Invasive snails found in Hot Springs Village lakes
HOT SPRINGS VILLAGE — The Arkansas Game and Fish Commission has confirmed the presence of an invasive species of snail in Lake Granada and Lake Estrella within Hot Springs Village after following up on a report of the species in April.
Mystery snails are native to Asia and are popular in the aquarium trade. There are three species of mystery snail, banded, Chinese and Japanese. The Chinese mystery snail is a prohibited species in Arkansas, meaning it is unlawful to import, transport, or possess in the state. While it is currently legal to possess banded and Japanese mystery snails in aquariums and other captive environments, releasing them or any other captive species into the wild is illegal and can lead to unintended consequences.
“An aquarium release is likely where this infestation began,” Matt Horton, AGFC aquatic nuisance species coordinator, said. “It may seem harmless to release a couple of aquarium pets into the wild, but without their native predators and environmental conditions to keep them in check, some species can quickly overtake new systems where they are introduced.”
In addition to competing with native species for food and other resources, they can carry parasites that can infect native fish and mussel species, as well as people.
“Right now we are still evaluating the situation,” Horton said. “We don’t know exactly what effects these snails will have on some of our native mussel species, some of which are endangered or threatened and live within the Saline River system, which is downstream of these lakes.”
Fisheries staff from the AGFC and Hot Springs Village worked together last week to collect live snails from lakes where they had been reported to investigate whether the snails are carrying any problematic diseases or parasites.
“We collected more than 260 snails from Lake Granada and Lake Estrella within a few hours for pathology testing,” Horton said. “A preliminary inspection of Lake Maria and Lake Sophia did not turn up any evidence of mystery snails, but that does not eliminate the possibility that they have spread to those lakes.”
Snails from about one-third inch to more than 2½ inches long were collected. According to Horton, this indicates that multiple year classes of the snails were present.
The snails were sent to the Auburn University Fish Disease Lab for analysis. Additional samples were preserved and will be sent to a separate laboratory to determine the exact species now present in Arkansas.
“We know they are either Chinese or Japanese mystery snails, however to reliably identify the species requires genetic testing, because physical characteristics are so similar.” Horton said. “We have preserved samples and are following up with a different laboratory to determine if we only have one of those species present or both.”
The AGFC and Hot Springs Village are working together to further survey the remaining eight lakes within the Village as well as the middle fork of the Saline River, where releases of these lakes flow.
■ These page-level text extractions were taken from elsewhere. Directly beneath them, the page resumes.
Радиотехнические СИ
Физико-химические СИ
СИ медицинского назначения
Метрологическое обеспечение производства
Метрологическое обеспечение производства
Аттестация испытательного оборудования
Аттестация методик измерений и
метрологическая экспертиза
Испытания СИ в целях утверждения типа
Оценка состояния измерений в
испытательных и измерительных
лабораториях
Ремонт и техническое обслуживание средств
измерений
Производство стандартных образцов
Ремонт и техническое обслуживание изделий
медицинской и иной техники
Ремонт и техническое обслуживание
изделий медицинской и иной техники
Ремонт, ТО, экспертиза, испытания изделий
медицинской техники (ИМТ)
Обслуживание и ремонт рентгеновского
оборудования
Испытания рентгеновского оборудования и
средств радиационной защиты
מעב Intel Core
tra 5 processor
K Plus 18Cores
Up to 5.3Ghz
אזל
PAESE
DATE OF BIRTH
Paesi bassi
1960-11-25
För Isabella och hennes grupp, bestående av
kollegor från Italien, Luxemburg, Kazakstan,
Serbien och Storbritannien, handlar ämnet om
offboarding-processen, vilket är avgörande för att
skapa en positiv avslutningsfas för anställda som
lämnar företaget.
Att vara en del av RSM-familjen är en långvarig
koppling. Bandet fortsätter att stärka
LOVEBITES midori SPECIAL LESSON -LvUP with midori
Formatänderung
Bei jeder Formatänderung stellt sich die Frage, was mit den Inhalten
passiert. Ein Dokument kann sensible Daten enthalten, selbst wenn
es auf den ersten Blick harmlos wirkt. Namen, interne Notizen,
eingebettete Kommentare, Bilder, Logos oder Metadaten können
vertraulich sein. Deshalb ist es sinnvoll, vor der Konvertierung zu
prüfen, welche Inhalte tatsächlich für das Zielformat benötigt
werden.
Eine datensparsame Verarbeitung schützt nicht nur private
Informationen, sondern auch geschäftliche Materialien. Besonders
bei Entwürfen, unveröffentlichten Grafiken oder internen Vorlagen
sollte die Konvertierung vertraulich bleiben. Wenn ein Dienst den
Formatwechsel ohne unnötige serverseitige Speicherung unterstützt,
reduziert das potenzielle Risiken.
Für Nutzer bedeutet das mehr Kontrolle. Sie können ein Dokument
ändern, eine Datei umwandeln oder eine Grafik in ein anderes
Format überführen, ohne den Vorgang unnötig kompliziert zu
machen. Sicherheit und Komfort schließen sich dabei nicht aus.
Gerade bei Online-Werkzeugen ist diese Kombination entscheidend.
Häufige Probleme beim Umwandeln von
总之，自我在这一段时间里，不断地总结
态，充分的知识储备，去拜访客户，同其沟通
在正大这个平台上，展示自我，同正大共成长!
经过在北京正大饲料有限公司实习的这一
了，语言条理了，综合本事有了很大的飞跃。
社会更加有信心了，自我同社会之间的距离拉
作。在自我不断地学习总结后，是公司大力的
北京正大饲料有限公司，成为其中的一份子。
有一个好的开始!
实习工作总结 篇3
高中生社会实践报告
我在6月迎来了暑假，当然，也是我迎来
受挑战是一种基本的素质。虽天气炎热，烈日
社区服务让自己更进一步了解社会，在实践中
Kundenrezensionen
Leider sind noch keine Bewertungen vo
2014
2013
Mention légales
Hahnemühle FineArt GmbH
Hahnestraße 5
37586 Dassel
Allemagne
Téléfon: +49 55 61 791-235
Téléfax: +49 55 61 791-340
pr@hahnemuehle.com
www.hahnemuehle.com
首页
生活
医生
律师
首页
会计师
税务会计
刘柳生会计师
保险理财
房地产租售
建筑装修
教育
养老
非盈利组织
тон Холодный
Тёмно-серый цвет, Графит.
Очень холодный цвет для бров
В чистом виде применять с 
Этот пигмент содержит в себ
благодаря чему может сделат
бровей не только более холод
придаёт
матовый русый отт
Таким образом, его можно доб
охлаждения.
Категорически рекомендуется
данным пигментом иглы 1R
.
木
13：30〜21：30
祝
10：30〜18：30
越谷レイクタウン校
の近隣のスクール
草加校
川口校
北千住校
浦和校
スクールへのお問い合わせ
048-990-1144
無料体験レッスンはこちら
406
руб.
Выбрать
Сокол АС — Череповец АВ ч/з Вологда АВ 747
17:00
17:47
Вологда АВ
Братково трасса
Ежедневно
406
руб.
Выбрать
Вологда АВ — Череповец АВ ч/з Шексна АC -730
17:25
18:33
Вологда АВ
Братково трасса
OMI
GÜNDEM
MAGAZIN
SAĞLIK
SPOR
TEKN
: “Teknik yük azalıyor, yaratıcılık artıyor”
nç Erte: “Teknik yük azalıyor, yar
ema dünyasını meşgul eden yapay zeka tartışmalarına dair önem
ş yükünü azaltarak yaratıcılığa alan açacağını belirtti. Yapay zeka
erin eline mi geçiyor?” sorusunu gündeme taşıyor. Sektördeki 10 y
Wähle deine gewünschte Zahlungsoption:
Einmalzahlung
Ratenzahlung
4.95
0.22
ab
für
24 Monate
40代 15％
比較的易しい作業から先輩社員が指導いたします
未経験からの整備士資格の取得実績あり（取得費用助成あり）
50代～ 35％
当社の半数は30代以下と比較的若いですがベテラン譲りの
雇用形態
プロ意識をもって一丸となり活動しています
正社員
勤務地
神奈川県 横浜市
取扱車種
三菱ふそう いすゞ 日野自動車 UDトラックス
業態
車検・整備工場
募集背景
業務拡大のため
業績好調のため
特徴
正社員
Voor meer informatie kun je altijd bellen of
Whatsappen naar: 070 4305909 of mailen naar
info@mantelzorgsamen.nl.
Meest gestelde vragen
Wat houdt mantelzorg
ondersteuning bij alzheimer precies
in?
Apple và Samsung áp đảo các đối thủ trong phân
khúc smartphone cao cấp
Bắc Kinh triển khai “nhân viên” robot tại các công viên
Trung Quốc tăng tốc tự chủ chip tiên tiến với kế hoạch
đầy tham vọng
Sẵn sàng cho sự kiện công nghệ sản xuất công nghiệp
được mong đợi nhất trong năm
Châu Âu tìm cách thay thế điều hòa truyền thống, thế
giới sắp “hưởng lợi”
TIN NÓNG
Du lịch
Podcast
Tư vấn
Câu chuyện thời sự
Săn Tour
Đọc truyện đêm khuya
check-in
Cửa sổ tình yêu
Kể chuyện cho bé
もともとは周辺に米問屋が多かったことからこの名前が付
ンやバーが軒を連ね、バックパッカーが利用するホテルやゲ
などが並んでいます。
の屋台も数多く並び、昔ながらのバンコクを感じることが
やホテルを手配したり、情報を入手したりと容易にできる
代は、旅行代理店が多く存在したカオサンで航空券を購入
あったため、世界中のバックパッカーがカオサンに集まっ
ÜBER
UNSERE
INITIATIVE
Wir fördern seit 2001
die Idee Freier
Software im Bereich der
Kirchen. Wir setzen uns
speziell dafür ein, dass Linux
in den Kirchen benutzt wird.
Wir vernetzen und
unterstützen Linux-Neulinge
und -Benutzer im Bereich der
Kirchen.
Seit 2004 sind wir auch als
“Unfortunately, there is not an effective control option available,” Horton said. “Drawdowns might be effective if extended over summer months, but the lakes do not have the infrastructure to draw down and the snails would likely be flushed into the Saline River. Molluscicides and other aquatic toxicants, such as rotenone, are not very effective at controlling these species in lakes this large and would impact non-target species.”
Horton says birds, crayfish and native fish, particularly blue catfish, channel catfish, redear sunfish and drum, will feed on mystery snails, but it is unknown if they would be effective in controlling them.
The long-term impacts of these snails is unknown, but this is a strong reminder that once a nonnative aquatic species becomes established in a lake or other body of water, it can be nearly impossible to eliminate. The best way to stop invasive species is to prevent their introduction.
Mystery snails, along with several other aquatic nuisance species found in our state, can be unintentionally transported to other water bodies by hitching a ride on boats, trailers and livewells. To help protect your favorite fishing place from these invaders, please remember to clean any vegetation or debris from your boat, motor and trailer, pull drain plugs and drain the water before leaving the boat ramp, and allow your boat to dry before moving to a new water body.
“If someone has an aquarium pet and it has grown to be too big for its tank or is no longer wanted, please remember it is illegal to release aquarium plants and animals into the wild,” Horton said. “We ask for pet owners to please consider alternatives such as rehoming. Sometimes pet stores will take back pets that they sold. Also, consider reaching out to a friend or family member, local school, science club or university to see if they could care for the animal. Aquatic plants should be double bagged and disposed of in the trash. Never release any aquarium pets or water into a storm drain.”
Learn which aquatic nuisance species are found in Arkansas, and report any possible sightings of these aquatic invaders at www.agfc.com/ans.
“We need people to report any aquatic nuisance species they see or catch, so we can document the distribution of existing species and rapidly respond to new introductions,” Horton said. “If you see a snail in the water larger than a quarter, it is not a native species and should be reported immediately along with a picture for identification.”